Pix11: Home health workers paid for only half of 24-hour days

Nov 14, 2019 – Hundreds of thousands of women of color are working dangerously long shifts and only getting paid for about half of their work.

Moreover, it is currently legal in the State of New York and is being funded with federal tax dollars.

Home health aides in the state work 24-hours per day, sometimes five days a week. They cook, clean, and generally help their patients with everything from going to the bathroom to running errands. The work continues straight through the night.

“During the night I have to check every two hours,” said Leticia Panama Rivas, a home health aide. “I have to make sure he’s breathing.”

The reward for all of that effort: only being paid for 13 of those 24-hours worked.

Here’s why: Home health aides are reimbursed by the state, which gets money under medicaid from the federal government. New York State assumes home health workers have time to sleep, eat and take breaks. That logic dictates deserving about 13 hours pay, usually at around $18 per hour.

Aides Genesis Ruiz said those expectations are ridiculous based on routine patient needs.

“She usually asks for help 3-4 times per night, so there’s no way I can sleep,” Ruiz said.

“Your mind always has to be on the patient,” Rivas added more broadly.

State Assembly Member Harvey Epstein, a Lower East Side Democrat, is trying to pass legislation to bring some relief to the more than 230,000 health aides across the state.

“The idea we have workers in our city basically getting poverty wages, almost exclusively women of color, it’s not a New York I believe in,” Epstein said. “If you said this to a firefighter, ‘you had to work 24-hours but we’ll only pay for 13 because we know you sleep and show for meals – that’s your down time,’ you wouldn’t hear of it. It would not happen.”

Epstein’s legislation would require 24-hour days be divided among two workers doing 12-hour shifts. It would also cap the number of hours worked in a week at 50.

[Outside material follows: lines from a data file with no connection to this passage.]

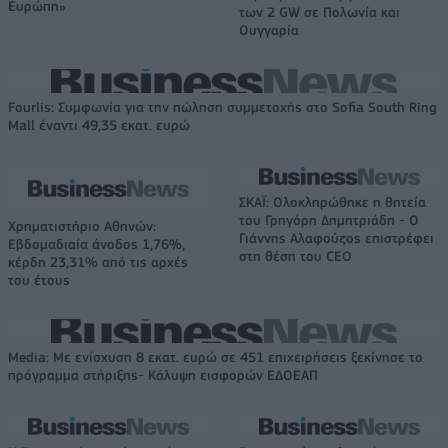
Ευρώπη»
των 2 GW σε Πολωνία και
Ουγγαρία
Fourlis: Συμφωνία για την πώληση συμμετοχής στο Sofia South Ring
Mall έναντι 49,35 εκατ. ευρώ
ΣΚΑΪ: Ολοκληρώθηκε η θητεία
του Γρηγόρη Δημητριάδη - Ο
Χρηματιστήριο Αθηνών:
Γιάννης Αλαφούζος επιστρέφει
Εβδομαδιαία άνοδος 1,76%,
στη θέση του CEO
κέρδη 23,31% από τις αρχές
του έτους
Media: Με ενίσχυση 8 εκατ. ευρώ σε 451 επιχειρήσεις ξεκίνησε το
πρόγραμμα στήριξης- Κάλυψη εισφορών ΕΔΟΕΑΠ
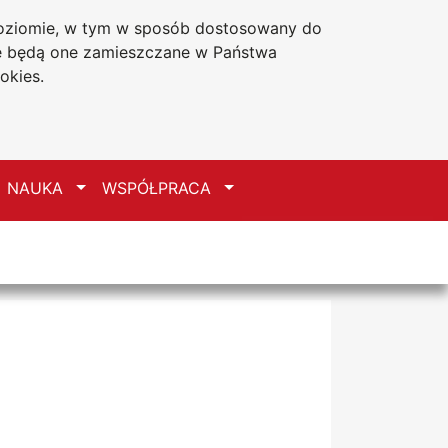
 poziomie, w tym w sposób dostosowany do
Deklaracja dostępności
że będą one zamieszczane w Państwa
okies.
zełącz
Przełącz
Przełącz
NAUKA
WSPÓŁPRACA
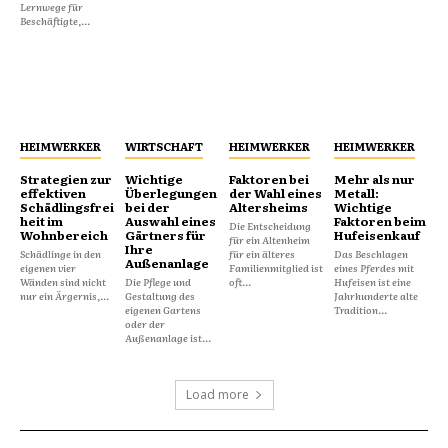
Lernwege für
Beschäftigte,...
HEIMWERKER
WIRTSCHAFT
HEIMWERKER
HEIMWERKER
Strategien zur
Wichtige
Faktoren bei
Mehr als nur
effektiven
Überlegungen
der Wahl eines
Metall:
Schädlingsfrei
bei der
Altersheims
Wichtige
heit im
Auswahl eines
Faktoren beim
Die Entscheidung
Wohnbereich
Gärtners für
Hufeisenkauf
für ein Altenheim
Ihre
Schädlinge in den
für ein älteres
Das Beschlagen
Außenanlage
eigenen vier
Familienmitglied ist
eines Pferdes mit
Wänden sind nicht
Die Pflege und
oft...
Hufeisen ist eine
nur ein Ärgernis,...
Gestaltung des
Jahrhunderte alte
eigenen Gartens
Tradition...
oder der
Außenanlage ist...
Load more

“The reality is, you don’t want someone providing healthcare to you who’s been up for hours and hours,” Epstein said, pointing out the dangers of the current system.

The cost of Epstein’s plan would be steep: roughly a billion dollar hit to the state budget.

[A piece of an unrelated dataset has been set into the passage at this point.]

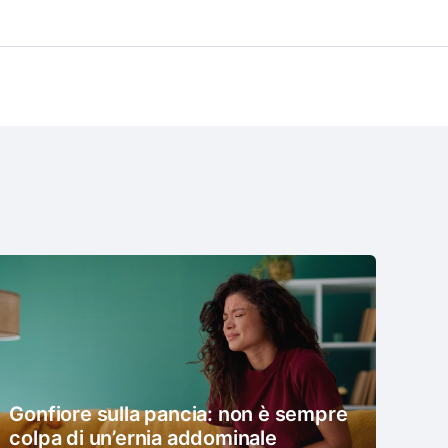
Gonfiore sulla pancia: non è sempre
colpa di un’ernia addominale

However, overworked and underpaid healthcare workers is an even broader concern statewide. PIX 11 found nurses in Albany on strike facing benefit cuts and mandatory long hours.

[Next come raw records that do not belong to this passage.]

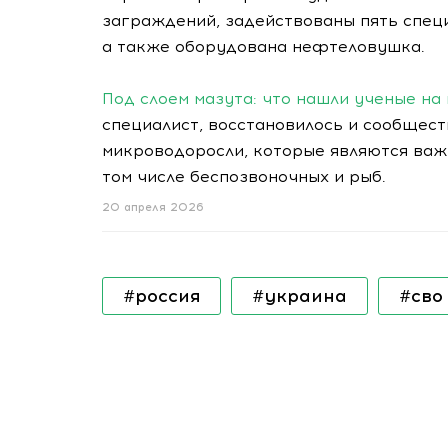
заграждений, задействованы пять спец
а также оборудована нефтеловушка.
Под слоем мазута: что нашли ученые на
специалист, восстановилось и сообщес
микроводоросли, которые являются важ
том числе беспозвоночных и рыб.
20 апреля 2026
#россия
#украина
#сво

Separate legislation is being considered to cap nursing-home hours as well.

Rivas wishes some protections had been in place for her. She now uses a walker after getting badly injured from lifting and moving a patient is the midst of working back-to-back-to-back 24-hour shifts.

The home health aide once paid with medicaid dollars is now herself in need of government assistance herself because of her medical condition.

“Look I got injured,” she said. “So in a way, I would save the system if the 24-hour shifts were split into 12 and 12.”

Aides also raised concerns about the human and economic toll working 24-hours shifts take. They said they barely see their families and do not generally have a chance for continuing education to better their lives.